• [Source information]:

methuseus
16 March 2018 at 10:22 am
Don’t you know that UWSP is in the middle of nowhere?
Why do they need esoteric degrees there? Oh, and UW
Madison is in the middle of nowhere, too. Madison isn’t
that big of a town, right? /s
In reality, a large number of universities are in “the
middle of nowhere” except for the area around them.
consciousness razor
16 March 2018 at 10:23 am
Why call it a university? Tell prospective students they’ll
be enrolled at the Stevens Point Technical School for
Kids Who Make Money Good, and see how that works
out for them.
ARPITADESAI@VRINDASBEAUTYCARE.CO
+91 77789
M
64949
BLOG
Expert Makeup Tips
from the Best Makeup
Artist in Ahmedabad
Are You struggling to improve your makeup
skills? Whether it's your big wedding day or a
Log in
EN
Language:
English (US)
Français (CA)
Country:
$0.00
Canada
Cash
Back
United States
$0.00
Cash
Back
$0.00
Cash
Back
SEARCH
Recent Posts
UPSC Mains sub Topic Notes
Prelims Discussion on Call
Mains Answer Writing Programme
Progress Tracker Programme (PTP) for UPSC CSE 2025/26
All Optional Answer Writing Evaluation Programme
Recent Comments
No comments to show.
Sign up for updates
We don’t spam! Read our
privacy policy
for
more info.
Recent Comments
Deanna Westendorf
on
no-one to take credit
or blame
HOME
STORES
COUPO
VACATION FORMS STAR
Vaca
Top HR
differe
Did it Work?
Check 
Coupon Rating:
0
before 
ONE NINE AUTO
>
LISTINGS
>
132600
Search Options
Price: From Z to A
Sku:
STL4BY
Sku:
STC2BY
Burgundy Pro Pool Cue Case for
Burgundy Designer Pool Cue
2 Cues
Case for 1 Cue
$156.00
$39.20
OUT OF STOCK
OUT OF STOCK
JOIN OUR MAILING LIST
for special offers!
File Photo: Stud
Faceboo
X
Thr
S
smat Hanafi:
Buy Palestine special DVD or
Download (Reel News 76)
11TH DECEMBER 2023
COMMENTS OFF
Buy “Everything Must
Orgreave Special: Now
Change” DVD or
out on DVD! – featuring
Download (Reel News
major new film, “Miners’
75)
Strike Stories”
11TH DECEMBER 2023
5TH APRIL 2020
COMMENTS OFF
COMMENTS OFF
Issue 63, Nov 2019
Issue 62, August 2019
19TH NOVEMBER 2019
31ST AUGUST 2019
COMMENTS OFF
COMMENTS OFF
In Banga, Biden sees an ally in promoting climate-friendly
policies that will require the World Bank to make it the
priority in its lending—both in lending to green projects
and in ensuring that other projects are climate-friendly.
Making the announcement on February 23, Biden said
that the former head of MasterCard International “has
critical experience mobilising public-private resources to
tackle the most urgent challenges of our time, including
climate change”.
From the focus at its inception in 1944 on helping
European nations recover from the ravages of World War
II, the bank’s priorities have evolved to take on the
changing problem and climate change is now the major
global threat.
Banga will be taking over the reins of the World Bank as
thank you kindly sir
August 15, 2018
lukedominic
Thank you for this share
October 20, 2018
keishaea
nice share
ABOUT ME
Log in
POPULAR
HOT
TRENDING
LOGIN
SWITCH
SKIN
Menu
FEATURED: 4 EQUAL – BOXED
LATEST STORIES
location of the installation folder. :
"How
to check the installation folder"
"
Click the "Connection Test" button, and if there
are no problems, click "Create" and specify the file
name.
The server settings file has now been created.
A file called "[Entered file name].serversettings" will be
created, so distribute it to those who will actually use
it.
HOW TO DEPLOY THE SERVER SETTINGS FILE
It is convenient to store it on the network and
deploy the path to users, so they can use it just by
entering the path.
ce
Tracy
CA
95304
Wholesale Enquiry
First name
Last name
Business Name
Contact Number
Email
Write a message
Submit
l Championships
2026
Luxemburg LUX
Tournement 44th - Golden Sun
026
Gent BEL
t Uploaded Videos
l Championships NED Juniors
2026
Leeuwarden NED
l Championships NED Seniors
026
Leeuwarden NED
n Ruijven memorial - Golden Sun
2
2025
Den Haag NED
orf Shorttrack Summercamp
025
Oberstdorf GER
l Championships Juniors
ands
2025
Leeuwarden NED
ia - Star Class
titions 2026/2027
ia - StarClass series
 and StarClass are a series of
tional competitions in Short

• [Assigned task]: The records must be reproduced in full. Nothing should differ.

• [Answer to the problem]:
methuseus
16 March 2018 at 10:22 am
Don’t you know that UWSP is in the middle of nowhere?
Why do they need esoteric degrees there? Oh, and UW
Madison is in the middle of nowhere, too. Madison isn’t
that big of a town, right? /s
In reality, a large number of universities are in “the
middle of nowhere” except for the area around them.
consciousness razor
16 March 2018 at 10:23 am
Why call it a university? Tell prospective students they’ll
be enrolled at the Stevens Point Technical School for
Kids Who Make Money Good, and see how that works
out for them.
ARPITADESAI@VRINDASBEAUTYCARE.CO
+91 77789
M
64949
BLOG
Expert Makeup Tips
from the Best Makeup
Artist in Ahmedabad
Are You struggling to improve your makeup
skills? Whether it's your big wedding day or a
Log in
EN
Language:
English (US)
Français (CA)
Country:
$0.00
Canada
Cash
Back
United States
$0.00
Cash
Back
$0.00
Cash
Back
SEARCH
Recent Posts
UPSC Mains sub Topic Notes
Prelims Discussion on Call
Mains Answer Writing Programme
Progress Tracker Programme (PTP) for UPSC CSE 2025/26
All Optional Answer Writing Evaluation Programme
Recent Comments
No comments to show.
Sign up for updates
We don’t spam! Read our
privacy policy
for
more info.
Recent Comments
Deanna Westendorf
on
no-one to take credit
or blame
HOME
STORES
COUPO
VACATION FORMS STAR
Vaca
Top HR
differe
Did it Work?
Check 
Coupon Rating:
0
before 
ONE NINE AUTO
>
LISTINGS
>
132600
Search Options
Price: From Z to A
Sku:
STL4BY
Sku:
STC2BY
Burgundy Pro Pool Cue Case for
Burgundy Designer Pool Cue
2 Cues
Case for 1 Cue
$156.00
$39.20
OUT OF STOCK
OUT OF STOCK
JOIN OUR MAILING LIST
for special offers!
File Photo: Stud
Faceboo
X
Thr
S
smat Hanafi:
Buy Palestine special DVD or
Download (Reel News 76)
11TH DECEMBER 2023
COMMENTS OFF
Buy “Everything Must
Orgreave Special: Now
Change” DVD or
out on DVD! – featuring
Download (Reel News
major new film, “Miners’
75)
Strike Stories”
11TH DECEMBER 2023
5TH APRIL 2020
COMMENTS OFF
COMMENTS OFF
Issue 63, Nov 2019
Issue 62, August 2019
19TH NOVEMBER 2019
31ST AUGUST 2019
COMMENTS OFF
COMMENTS OFF
In Banga, Biden sees an ally in promoting climate-friendly
policies that will require the World Bank to make it the
priority in its lending—both in lending to green projects
and in ensuring that other projects are climate-friendly.
Making the announcement on February 23, Biden said
that the former head of MasterCard International “has
critical experience mobilising public-private resources to
tackle the most urgent challenges of our time, including
climate change”.
From the focus at its inception in 1944 on helping
European nations recover from the ravages of World War
II, the bank’s priorities have evolved to take on the
changing problem and climate change is now the major
global threat.
Banga will be taking over the reins of the World Bank as
thank you kindly sir
August 15, 2018
lukedominic
Thank you for this share
October 20, 2018
keishaea
nice share
ABOUT ME
Log in
POPULAR
HOT
TRENDING
LOGIN
SWITCH
SKIN
Menu
FEATURED: 4 EQUAL – BOXED
LATEST STORIES
location of the installation folder. :
"How
to check the installation folder"
"
Click the "Connection Test" button, and if there
are no problems, click "Create" and specify the file
name.
The server settings file has now been created.
A file called "[Entered file name].serversettings" will be
created, so distribute it to those who will actually use
it.
HOW TO DEPLOY THE SERVER SETTINGS FILE
It is convenient to store it on the network and
deploy the path to users, so they can use it just by
entering the path.
ce
Tracy
CA
95304
Wholesale Enquiry
First name
Last name
Business Name
Contact Number
Email
Write a message
Submit
l Championships
2026
Luxemburg LUX
Tournement 44th - Golden Sun
026
Gent BEL
t Uploaded Videos
l Championships NED Juniors
2026
Leeuwarden NED
l Championships NED Seniors
026
Leeuwarden NED
n Ruijven memorial - Golden Sun
2
2025
Den Haag NED
orf Shorttrack Summercamp
025
Oberstdorf GER
l Championships Juniors
ands
2025
Leeuwarden NED
ia - Star Class
titions 2026/2027
ia - StarClass series
 and StarClass are a series of
tional competitions in Short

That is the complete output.